Gov. Asa Hutchinson earlier this year set execution dates two at a time over an 11-day period starting April 17 and ending April 27.
• April 17: Don Davis, Bruce Ward;
• April 20: Stacey Johnson, Ledelle Lee;
• April 24: Marcel Williams, Jack Jones; and
• April 27: Jason McGehee, Kenneth Williams.

However, in separate legal actions, stays of executions were granted for Davis, Ward, Johnson and McGehee. Lee was executed Thursday (April 20). Marcel Williams and Jones were executed April 24, marking the first time since 2000 a state executed two inmates in one day.

Shawn Nolan, an attorney for Williams, issued this statement after Thursday’s execution of Williams: “The accounts of the execution of Mr. Williams tonight are horrifying. We tried over and over again to get the state to comport with their own protocol to avoid torturing our client to death, and yet reports from the execution witnesses indicate that Mr. Williams suffered during this execution. Press reports state that within three minutes into the execution, our client began coughing, convulsing, jerking and lurching with sound that was audible even with the microphone turned off. This is very disturbing, but not at all surprising, given the history of the risky sedative midazolam, which has been used in many botched executions. What’s important right now is that all the information about tonight’s execution must be meticulously documented and preserved so that we can discover exactly what happened in that execution chamber. The courts were wrong for not intervening. Governor Hutchinson’s spokesman, who commented that our client experienced “involuntary muscular reactions,” is simply trying to whitewash the reality of what happened. We are requesting a full investigation into tonight’s problematic execution.”

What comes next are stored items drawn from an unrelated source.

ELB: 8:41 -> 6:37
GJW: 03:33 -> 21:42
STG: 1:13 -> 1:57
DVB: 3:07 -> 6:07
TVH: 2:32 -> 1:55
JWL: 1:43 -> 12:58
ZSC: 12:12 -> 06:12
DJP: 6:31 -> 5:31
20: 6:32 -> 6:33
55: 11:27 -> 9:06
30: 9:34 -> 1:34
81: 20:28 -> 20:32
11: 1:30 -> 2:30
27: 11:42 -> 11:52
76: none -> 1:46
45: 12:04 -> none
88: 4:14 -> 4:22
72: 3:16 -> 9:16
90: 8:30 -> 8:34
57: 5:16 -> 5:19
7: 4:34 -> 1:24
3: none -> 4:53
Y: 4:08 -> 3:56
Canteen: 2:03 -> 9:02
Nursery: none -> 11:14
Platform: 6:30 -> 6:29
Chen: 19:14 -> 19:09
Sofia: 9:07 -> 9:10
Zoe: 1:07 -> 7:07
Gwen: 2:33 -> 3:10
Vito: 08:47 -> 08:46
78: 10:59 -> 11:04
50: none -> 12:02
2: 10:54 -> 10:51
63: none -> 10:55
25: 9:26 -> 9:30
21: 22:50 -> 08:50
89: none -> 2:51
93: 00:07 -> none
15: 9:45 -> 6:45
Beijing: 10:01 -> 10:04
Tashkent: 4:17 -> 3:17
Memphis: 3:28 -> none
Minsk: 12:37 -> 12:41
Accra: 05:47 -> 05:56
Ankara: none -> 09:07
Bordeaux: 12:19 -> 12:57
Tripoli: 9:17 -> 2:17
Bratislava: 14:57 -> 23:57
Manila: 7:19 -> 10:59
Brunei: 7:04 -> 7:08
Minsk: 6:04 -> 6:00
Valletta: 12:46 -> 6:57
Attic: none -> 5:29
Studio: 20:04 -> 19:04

The office of Gov. Hutchinson referred a Talk Business & Politics request for comment about Baker’s ruling to the office of Arkansas Attorney General Leslie Rutledge. Her office declined to comment.

Gov. Hutchinson said a routine review of the execution would happen, but told reporters during a Friday press conference that no special investigation is necessary.

“When you look back at the four executions, they were all done in accordance with protocols established by DOC,” he said. “I’ve not seen any indication of pain. … I see no reason for any investigation other than the routine review that is done after every execution.”

WILLIAMS’ HISTORY
Williams killed Cecil Boren after escaping from an Arkansas prison facility near Grady, Ark. Williams was apprehended one day after the killing, on Oct. 4, 1999. He was reportedly wearing his victim’s clothes. A year later he was convicted of capital murder and sentenced to death.

But immediately following Boren’s murder, Williams took the dead man’s truck and headed north. In Missouri, he got into a high speed chase with law officers. During the chase that spanned almost 60 miles starting in Lebanon, Mo., Williams struck another vehicle, killing the driver, Michael Greenwood. After police arrested him following a short pursuit on foot, Williams reportedly spat at Greenwood’s body and blamed him for his failed escape attempt. He was wearing two of Cecil Boren’s rings when he was arrested.

Williams’ journey to the state’s Death Row began less than a year before his encounter with Boren. Williams approached two college students, Peter Robertson and Dominique Hurd, a cheerleader at the University of Arkansas at Pine Bluff, in a restaurant parking lot Dec. 13, 1998 in Pine Bluff. He brandished a gun and kidnapped them. He directed the couple to an ATM machine where he stole $70 from Robertson’s account.

He ordered them to drive down several dead-end streets. At one point he told the couple to exit the car, and forced Robertson to take pictures of Hurd after Williams removed her underwear. They drove down another dead-end street and he ordered them to climb a fence and kneel behind a shed. He was about to drive away when he stopped and opened fire on the couple. Hurd was killed.